**To do**
Report how many lines below contain the word "przyszłość", giving the number and no other words.

**Exercise data**

• • • • •

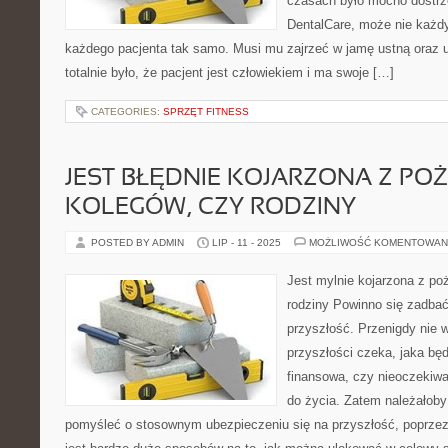
czasach było mocno dostrze
DentalCare, może nie każdy,
każdego pacjenta tak samo. Musi mu zajrzeć w jamę ustną oraz uc
totalnie było, że pacjent jest człowiekiem i ma swoje […]
CATEGORIES:
SPRZĘT FITNESS
JEST BŁĘDNIE KOJARZONA Z PO
KOLEGÓW, CZY RODZINY
POSTED BY ADMIN
LIP - 11 - 2025
MOŻLIWOŚĆ KOMENTOWAN
Jest mylnie kojarzona z poż
rodziny Powinno się zadbać
przyszłość. Przenigdy nie
przyszłości czeka, jaka bę
finansowa, czy nieoczekiwa
do życia. Zatem należałob
pomyśleć o stosownym ubezpieczeniu się na przyszłość, poprzez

• • • • •

**Output below**
2